— Какого чорта вы шепчетесь? Уж лучше бы кричали! — со злостью кинул им Анталфи.
— Тише, товарищ! Вена полна венгерскими сыщиками.
— Ну, и что же?
— Третьего дня похитили трех товарищей и в автомобиле увезли за границу. А вчера утром австрийцы арестовали четырех эмигрантов: их обвиняют в организации бандитской шайки. Вероятно, их доставят по этапу на венгерскую границу.
— Внимание, внимание, товарищи!
До того как приступить к раздаче хлеба, товарищ Шварц зачитал письмо вегетарианского общества. Вегетарианское общество предлагало устроить для венгерских эмигрантов лекцию о вреде мясного питания. Докладчиком выступит молодой приват-доцент. Тема лекции: вредные последствия от употребления в пищу мясных продуктов.
К тому времени, как выпал первый снег, я уже успел пройти школу, научившую Пойтека тому, что в Вене для нас нет работы. Сначала я рубил дрова в лесу под Веной, но в отличие от Пойтека не я бросил работу, а меня уволили. Продажу же газет я бросил сам. Занимался я этим всего шесть дней. С утра до вечера простаивал я на углу Грабена и Кертнер Штрассе и кричал во все горло:
— Найе Фрайе Прессе! Арбайтерцайтунг! Бечи мадьяр Уйшаг![18]

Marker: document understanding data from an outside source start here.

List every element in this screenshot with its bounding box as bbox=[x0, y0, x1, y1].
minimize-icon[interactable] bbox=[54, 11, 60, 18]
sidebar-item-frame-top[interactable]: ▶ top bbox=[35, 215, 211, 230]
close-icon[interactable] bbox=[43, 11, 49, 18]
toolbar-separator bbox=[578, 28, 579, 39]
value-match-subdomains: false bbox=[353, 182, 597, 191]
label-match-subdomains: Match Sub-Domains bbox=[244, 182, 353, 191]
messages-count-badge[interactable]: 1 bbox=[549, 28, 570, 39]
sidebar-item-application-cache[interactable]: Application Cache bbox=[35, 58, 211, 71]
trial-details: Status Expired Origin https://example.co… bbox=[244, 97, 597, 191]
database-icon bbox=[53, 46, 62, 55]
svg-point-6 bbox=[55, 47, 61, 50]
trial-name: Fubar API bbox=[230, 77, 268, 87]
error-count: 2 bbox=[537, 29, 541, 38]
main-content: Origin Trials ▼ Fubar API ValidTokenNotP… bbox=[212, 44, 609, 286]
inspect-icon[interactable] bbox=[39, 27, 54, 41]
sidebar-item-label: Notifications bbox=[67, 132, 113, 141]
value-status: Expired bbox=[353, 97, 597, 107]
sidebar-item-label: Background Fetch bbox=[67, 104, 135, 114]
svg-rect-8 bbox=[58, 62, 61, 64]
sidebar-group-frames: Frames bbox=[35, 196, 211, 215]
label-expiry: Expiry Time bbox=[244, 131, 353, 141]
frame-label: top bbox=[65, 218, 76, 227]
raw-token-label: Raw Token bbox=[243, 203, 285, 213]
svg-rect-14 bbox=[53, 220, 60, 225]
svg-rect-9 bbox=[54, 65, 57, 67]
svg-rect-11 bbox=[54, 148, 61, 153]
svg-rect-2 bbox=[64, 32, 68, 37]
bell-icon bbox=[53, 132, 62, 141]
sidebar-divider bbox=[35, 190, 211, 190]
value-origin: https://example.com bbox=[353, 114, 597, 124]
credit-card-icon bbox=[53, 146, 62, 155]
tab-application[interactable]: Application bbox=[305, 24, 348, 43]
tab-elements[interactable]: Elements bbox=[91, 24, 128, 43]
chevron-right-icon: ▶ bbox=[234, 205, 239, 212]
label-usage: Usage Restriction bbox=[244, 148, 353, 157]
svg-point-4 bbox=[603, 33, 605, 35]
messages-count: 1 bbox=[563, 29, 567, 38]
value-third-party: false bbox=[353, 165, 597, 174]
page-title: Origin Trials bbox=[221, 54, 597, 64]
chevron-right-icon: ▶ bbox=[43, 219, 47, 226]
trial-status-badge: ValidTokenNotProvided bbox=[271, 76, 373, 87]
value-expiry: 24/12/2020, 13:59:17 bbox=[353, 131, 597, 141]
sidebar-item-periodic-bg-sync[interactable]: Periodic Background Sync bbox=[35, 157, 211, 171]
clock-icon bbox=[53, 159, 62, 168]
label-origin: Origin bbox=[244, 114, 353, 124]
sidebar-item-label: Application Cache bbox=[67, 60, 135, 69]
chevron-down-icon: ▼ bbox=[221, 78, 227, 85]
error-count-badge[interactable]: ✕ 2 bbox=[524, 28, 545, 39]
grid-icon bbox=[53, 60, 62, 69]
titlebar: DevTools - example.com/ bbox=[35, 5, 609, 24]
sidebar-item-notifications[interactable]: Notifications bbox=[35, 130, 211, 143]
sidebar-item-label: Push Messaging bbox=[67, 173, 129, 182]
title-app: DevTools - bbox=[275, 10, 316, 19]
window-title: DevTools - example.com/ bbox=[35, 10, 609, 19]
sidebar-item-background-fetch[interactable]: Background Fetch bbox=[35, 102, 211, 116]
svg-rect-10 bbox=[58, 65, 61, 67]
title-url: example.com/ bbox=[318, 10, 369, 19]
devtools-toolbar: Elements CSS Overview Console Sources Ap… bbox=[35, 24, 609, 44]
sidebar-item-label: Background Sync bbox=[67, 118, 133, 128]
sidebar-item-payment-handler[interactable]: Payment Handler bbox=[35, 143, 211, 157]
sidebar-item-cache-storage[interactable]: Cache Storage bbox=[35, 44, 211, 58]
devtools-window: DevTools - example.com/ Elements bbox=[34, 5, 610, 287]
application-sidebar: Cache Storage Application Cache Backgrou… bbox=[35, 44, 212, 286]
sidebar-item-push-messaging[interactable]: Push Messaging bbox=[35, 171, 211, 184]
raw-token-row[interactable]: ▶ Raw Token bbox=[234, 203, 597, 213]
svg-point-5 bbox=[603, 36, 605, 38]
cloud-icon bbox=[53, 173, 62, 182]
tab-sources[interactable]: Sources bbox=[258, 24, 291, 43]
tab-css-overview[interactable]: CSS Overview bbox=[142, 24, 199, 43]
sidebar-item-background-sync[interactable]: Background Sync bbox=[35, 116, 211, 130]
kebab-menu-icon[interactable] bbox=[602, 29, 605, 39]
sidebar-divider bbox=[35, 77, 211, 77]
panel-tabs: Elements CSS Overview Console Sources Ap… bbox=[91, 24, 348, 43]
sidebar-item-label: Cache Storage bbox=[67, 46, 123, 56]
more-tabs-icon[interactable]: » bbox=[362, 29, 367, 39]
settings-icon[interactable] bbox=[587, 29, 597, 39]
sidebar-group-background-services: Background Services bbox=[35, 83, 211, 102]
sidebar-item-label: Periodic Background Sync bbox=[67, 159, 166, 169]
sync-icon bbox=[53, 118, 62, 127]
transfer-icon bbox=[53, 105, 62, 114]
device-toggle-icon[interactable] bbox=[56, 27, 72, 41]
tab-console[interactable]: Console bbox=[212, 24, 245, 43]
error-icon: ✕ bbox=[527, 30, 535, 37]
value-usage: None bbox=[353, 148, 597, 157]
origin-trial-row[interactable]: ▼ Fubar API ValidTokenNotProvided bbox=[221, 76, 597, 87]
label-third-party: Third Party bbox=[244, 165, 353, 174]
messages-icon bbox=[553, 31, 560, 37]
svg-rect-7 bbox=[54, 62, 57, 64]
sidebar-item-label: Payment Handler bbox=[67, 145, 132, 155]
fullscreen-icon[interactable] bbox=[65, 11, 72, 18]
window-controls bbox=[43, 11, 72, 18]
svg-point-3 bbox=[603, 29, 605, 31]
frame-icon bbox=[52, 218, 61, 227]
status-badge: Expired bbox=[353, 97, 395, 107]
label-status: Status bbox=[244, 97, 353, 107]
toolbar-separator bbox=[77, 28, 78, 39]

Я сильно страдал от холода, но все же зарабатывал достаточно, чтобы почти регулярно питаться и вдобавок еще приносить вечером Пойтеку что-нибудь поесть. В конце концов я сумел бы, вероятно, из доходов от продажи газет приобрести себе какое-нибудь поношенное пальто, если бы русские товарищи не разгромили под Петроградом белые банды Юденича. Эта победа превратила меня, как и многих других товарищей, в безработного. Причина была та, что, узнав о победе русских товарищей, австрийская пресса принялась вопить: «Красный террор, красный террор!», «Ужасы большевиков!», «Десятки тысяч людей, погребенных заживо!», «Дети, обреченные на медленную мучительную смерть!»
— Не стану я распространять подобную гадость!
— Как вам угодно. Будьте уверены, и без вас обойдемся. На улицах меньше углов, чем безработных, желающих продавать газеты. А ваше место — это прямо золотое дно.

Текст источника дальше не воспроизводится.